BEGIN
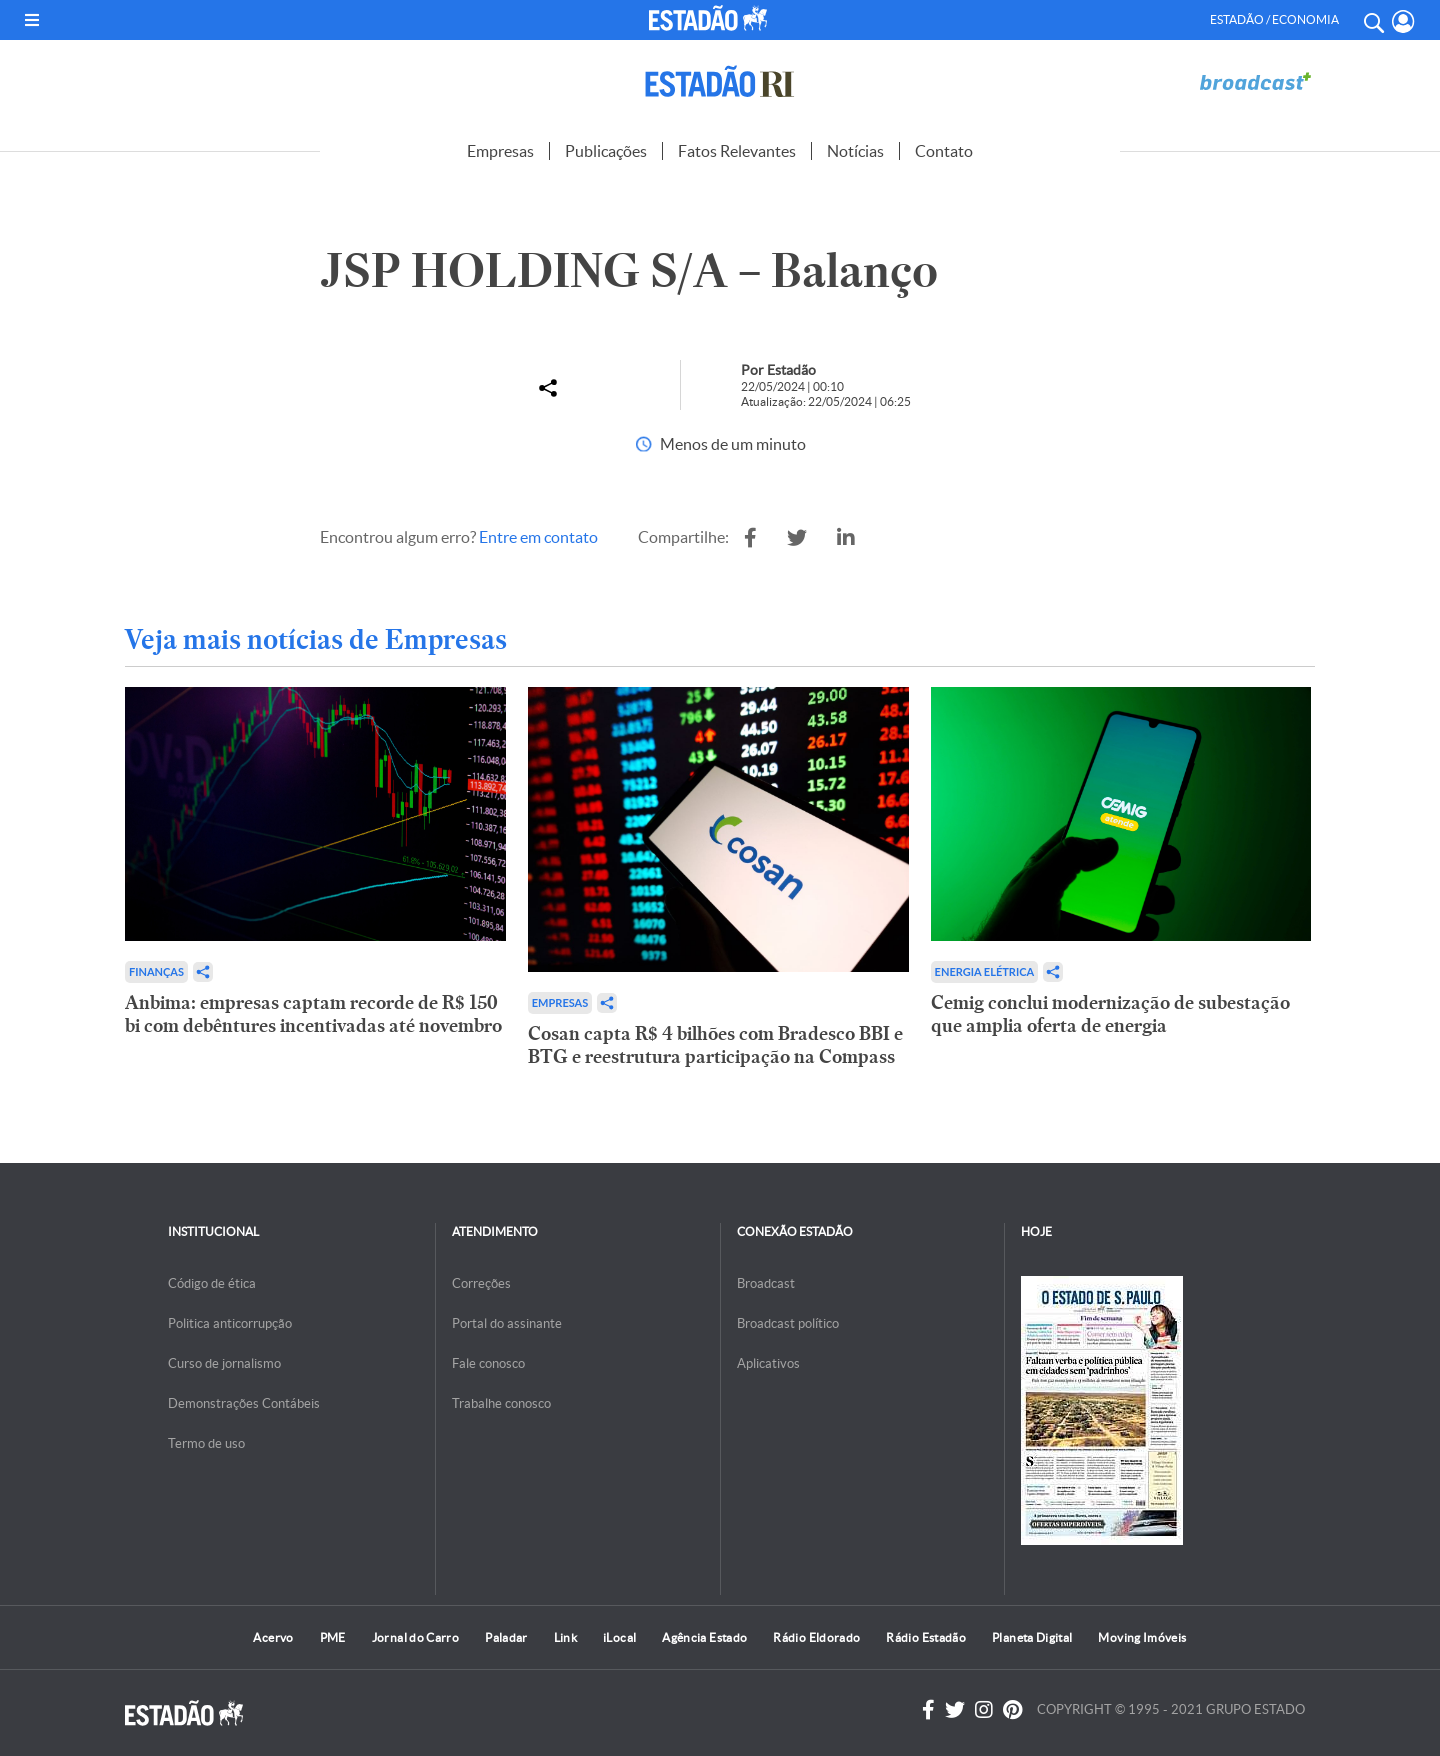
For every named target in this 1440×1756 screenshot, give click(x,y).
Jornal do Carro (415, 1637)
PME (333, 1637)
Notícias (855, 151)
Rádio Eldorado (816, 1637)
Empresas (500, 151)
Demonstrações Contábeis (244, 1403)
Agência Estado (704, 1637)
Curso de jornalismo (224, 1363)
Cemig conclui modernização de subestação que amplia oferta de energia (1110, 1014)
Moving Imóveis (1142, 1637)
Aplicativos (768, 1363)
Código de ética (212, 1283)
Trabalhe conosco (501, 1403)
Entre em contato (538, 537)
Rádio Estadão (926, 1637)
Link (565, 1637)
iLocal (619, 1637)
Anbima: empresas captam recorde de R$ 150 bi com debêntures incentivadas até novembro (313, 1014)
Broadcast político (788, 1323)
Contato (944, 151)
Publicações (606, 151)
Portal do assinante (507, 1323)
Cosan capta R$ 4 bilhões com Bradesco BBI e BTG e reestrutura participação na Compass (715, 1045)
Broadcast (766, 1283)
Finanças (156, 971)
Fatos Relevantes (737, 151)
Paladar (506, 1637)
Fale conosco (488, 1363)
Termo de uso (206, 1443)
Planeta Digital (1032, 1637)
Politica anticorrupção (230, 1323)
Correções (481, 1283)
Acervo (273, 1637)
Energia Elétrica (985, 971)
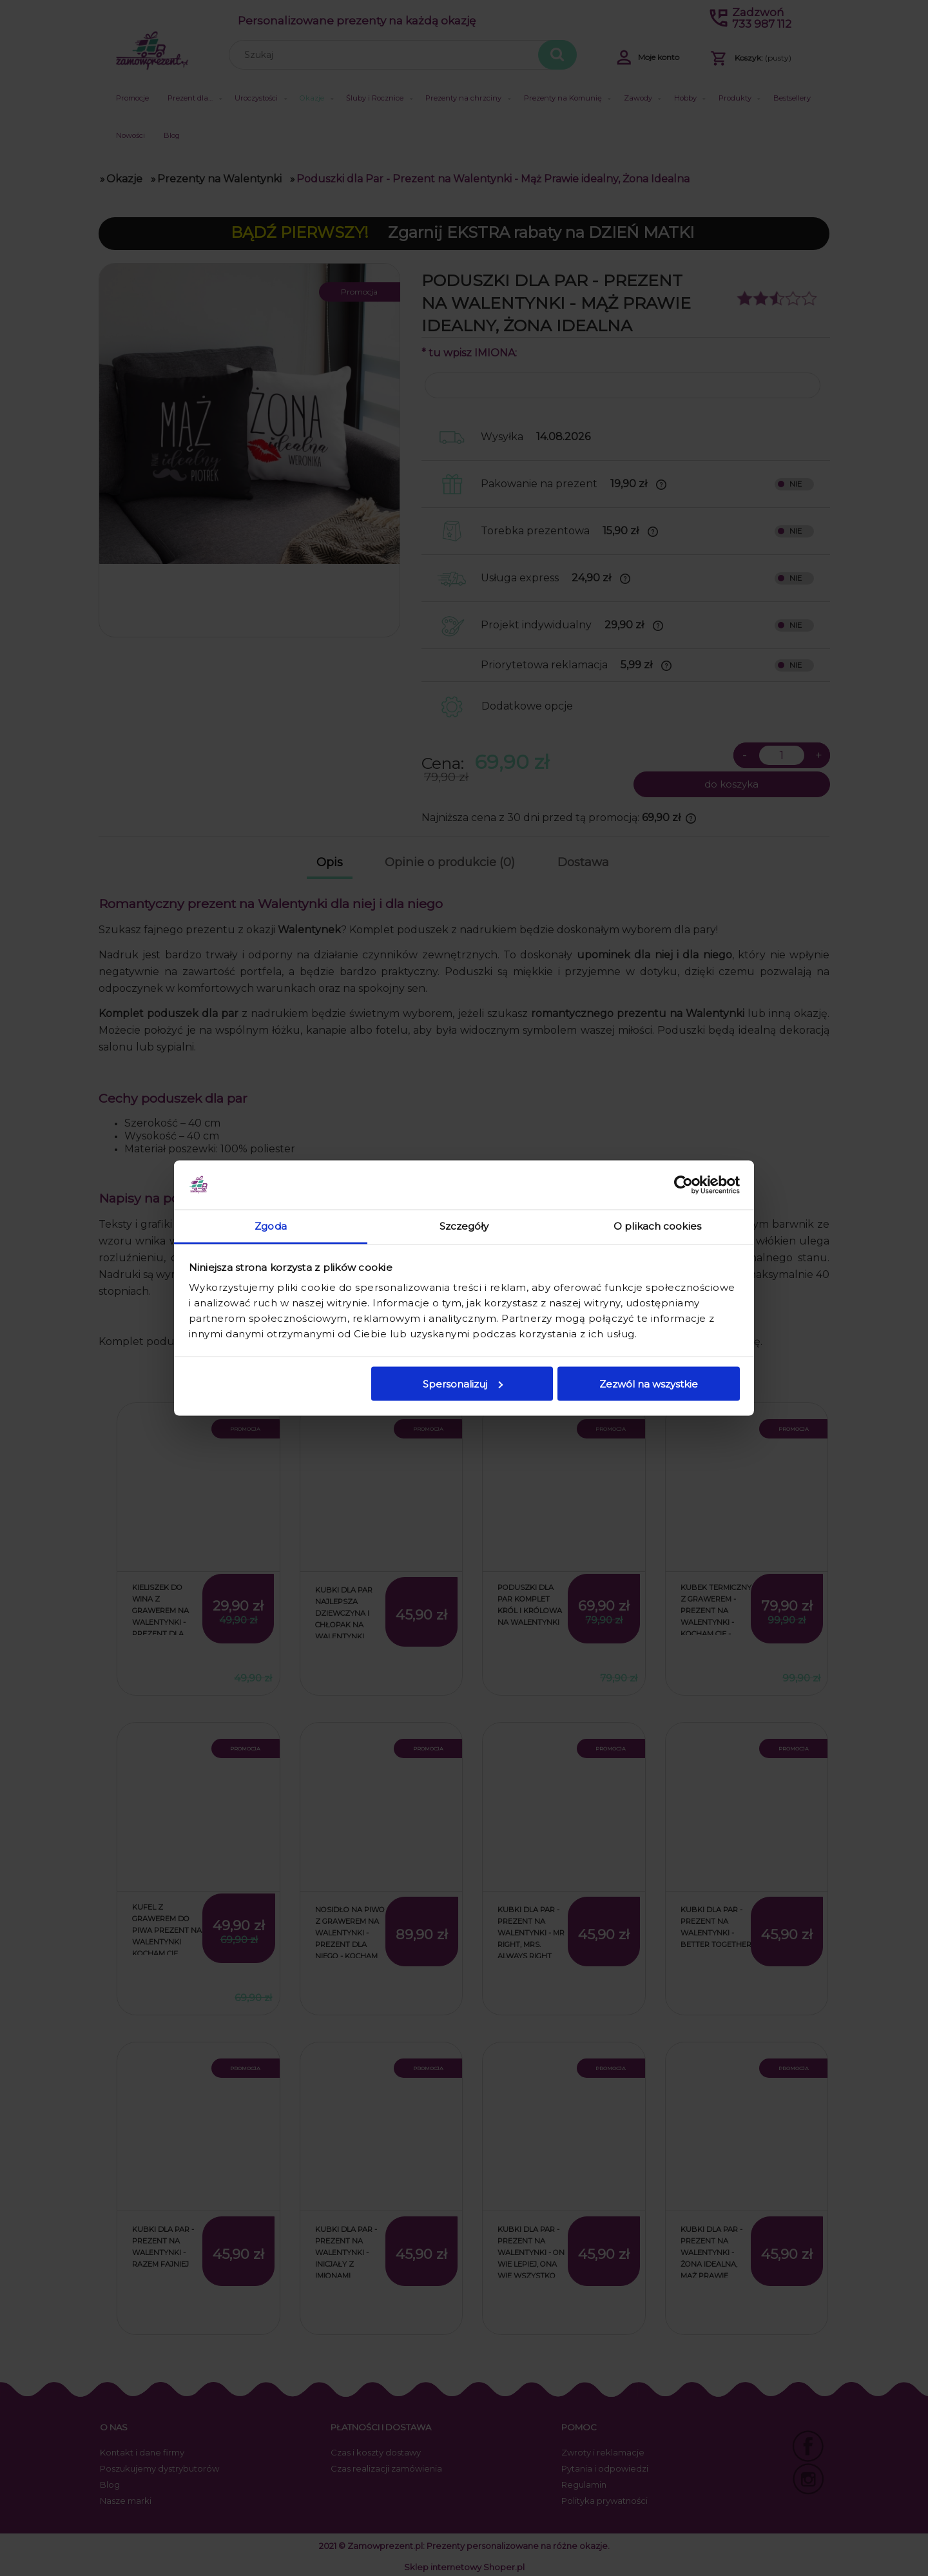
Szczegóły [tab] (464, 1226)
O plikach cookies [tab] (657, 1226)
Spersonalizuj (463, 1383)
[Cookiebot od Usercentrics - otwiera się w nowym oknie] (683, 1185)
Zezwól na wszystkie (648, 1383)
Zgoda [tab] (271, 1226)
END
ABOUT THIS TASK
Without the pictures, restate all of the entries above verbatim.

RESULT
For every named target in this 1440×1756 screenshot, give click(x,y).
Jornal do Carro (415, 1637)
PME (333, 1637)
Notícias (855, 151)
Rádio Eldorado (816, 1637)
Empresas (500, 151)
Demonstrações Contábeis (244, 1403)
Agência Estado (704, 1637)
Curso de jornalismo (224, 1363)
Cemig conclui modernização de subestação que amplia oferta de energia (1110, 1014)
Moving Imóveis (1142, 1637)
Aplicativos (768, 1363)
Código de ética (212, 1283)
Trabalhe conosco (501, 1403)
Entre em contato (538, 537)
Rádio Estadão (926, 1637)
Link (565, 1637)
iLocal (619, 1637)
Anbima: empresas captam recorde de R$ 150 bi com debêntures incentivadas até novembro (313, 1014)
Broadcast político (788, 1323)
Contato (944, 151)
Publicações (606, 151)
Portal do assinante (507, 1323)
Cosan capta R$ 4 bilhões com Bradesco BBI e BTG e reestrutura participação na Compass (715, 1045)
Broadcast (766, 1283)
Finanças (156, 971)
Fatos Relevantes (737, 151)
Paladar (506, 1637)
Fale conosco (488, 1363)
Termo de uso (206, 1443)
Planeta Digital (1032, 1637)
Politica anticorrupção (230, 1323)
Correções (481, 1283)
Acervo (273, 1637)
Energia Elétrica (985, 971)
Szczegóły [tab] (464, 1226)
O plikach cookies [tab] (657, 1226)
Spersonalizuj (463, 1383)
[Cookiebot od Usercentrics - otwiera się w nowym oknie] (683, 1185)
Zezwól na wszystkie (648, 1383)
Zgoda [tab] (271, 1226)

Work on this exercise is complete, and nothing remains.